■ THE RECORDS:
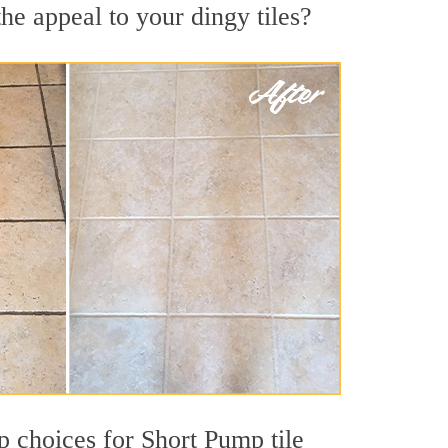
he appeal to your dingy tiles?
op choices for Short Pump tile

--

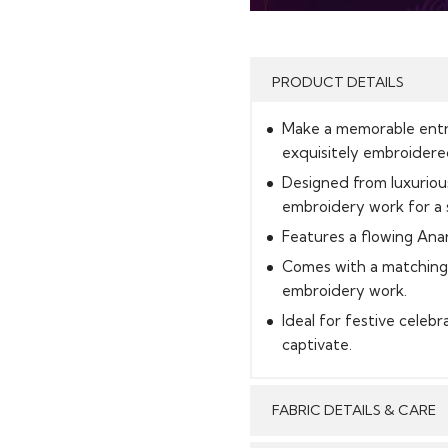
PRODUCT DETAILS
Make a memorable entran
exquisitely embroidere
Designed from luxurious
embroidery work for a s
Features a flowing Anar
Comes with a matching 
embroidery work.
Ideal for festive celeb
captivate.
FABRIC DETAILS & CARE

■ ACTIVITY:
Among the lines above, find the one with "embroidery work." and the one with "FABRIC DETAILS & CARE". Quote both and everything between them, exactly.

■ SOLUTION:
embroidery work.
Ideal for festive celeb
captivate.
FABRIC DETAILS & CARE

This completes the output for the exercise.